4. A process as recited in claim 2 and further including the step of adding to said reactor fresh catalyst particles falling within said first selected particle size range.
5. A process as recited in claim 4 and further including the steps of providing a supply of catalyst particles, removing from said supply of catalyst particles any particles falling below said first selected particle size range prior to adding said supply to said reactor as fresh catalyst particles.
6. A process as recited in claim 3 and further including the steps of providing a supply of catalyst particles, removing from said supply of catalyst particles any particles falling below said first selected particle size range prior to adding said supply to said reactor as fresh catalyst particles.
7. A process for carrying out a gas phase catalyzed chemical reaction in a reactor containing fluidized catalyst particles comprising the steps of: a. providing fluidizable catalyst particles and fluidizable inert particles in said reactor, said catalyst particles having a first selected particle size range including both small and large particles sizes and said inert particles having a second particles size range and wherein said second range is selected from within an overall range extending from above said first range to below said first range and said inert particles further having a BET surface area less than 1 m2/g; b. introducing a fluidizing gas into said reactor and fluidizing said catalyst and inert particles; c. introducing gaseous reactants into said reactor and reacting said reactants in the presence of said catalyst particles and producing a reaction product; d. removing said reaction product together with a portion of said catalyst particles from said reactor; e. separating at least a part of said removed portion of said catalyst particles from said removed reaction product; and f. recycling said separated catalyst particles to said reactor.

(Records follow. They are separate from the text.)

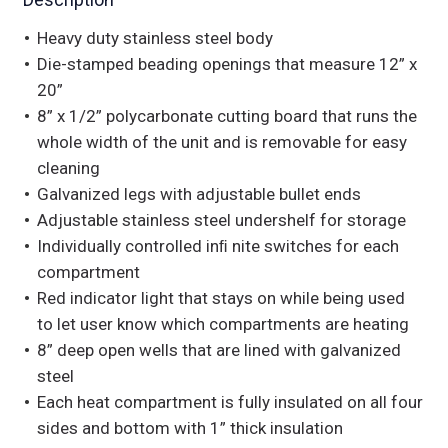
Heavy duty stainless steel body
Die-stamped beading openings that measure 12” x
20”
8” x 1/2” polycarbonate cutting board that runs the
whole width of the unit and is removable for easy
cleaning
Galvanized legs with adjustable bullet ends
Adjustable stainless steel undershelf for storage
Individually controlled inﬁ nite switches for each
compartment
Red indicator light that stays on while being used
to let user know which compartments are heating
8” deep open wells that are lined with galvanized
steel
Each heat compartment is fully insulated on all four
sides and bottom with 1” thick insulation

8. A process as recited in claim 7 wherein said second particle size range includes said large particle sizes.
9. A process as recited in claim 8 wherein said second range extends above said first range.
10. A process as recited in claim 7 wherein said second range is above said first range.
11. A process as recited in claim 7 wherein said second range extends below said first range.
12. A process for carrying out a gas phase catalyzed chemical reaction in a reactor containing fluidized catalyst particles and fluidized inert particles and wherein said chemical reaction results in sticky particles and particle agglomeration comprising the step of: a. providing fluidizable catalyst particles and fluidizable inert particles having a BET surface area less than 1 m2/g in said reactor; b. introducing a fluidizing gas into said reactor and fluidizing said catalyst particles and inert particles; c. introducing gaseous reactants into said reactor and reacting said reactants in the presence of said catalyst particles and producing a reaction product; d. removing said reaction product together with a portion of said catalyst particles from said reactor; e. separating said removed catalyst particles from said removed reaction product; and f. recycling at least a portion of said separated catalyst particles to said reactor.
13. A process as recited in claim 12 wherein said catalyst particles have a first selected particle size range and said inert particles have a second selected particle size range.
14. A process as recited in claim 13 wherein said second selected particle size range is selected from within a particle size range extending both above and below said first selected particle size range.
15. A process as recited in claim 13 wherein said second selected particle size range is selected to coincide with said first selected particle size range.
16. A process as recited in claim 13 wherein said second selected particles size range is selected within said first particle size range.
17. A process as recited in claim 13 wherein said second selected particle size range is selected to extend from above said first selected particle size range to within said first selected particle size range.
18. A process as recited in claim 13 wherein said second selected particle size range is selected to be above said first selected particle size range.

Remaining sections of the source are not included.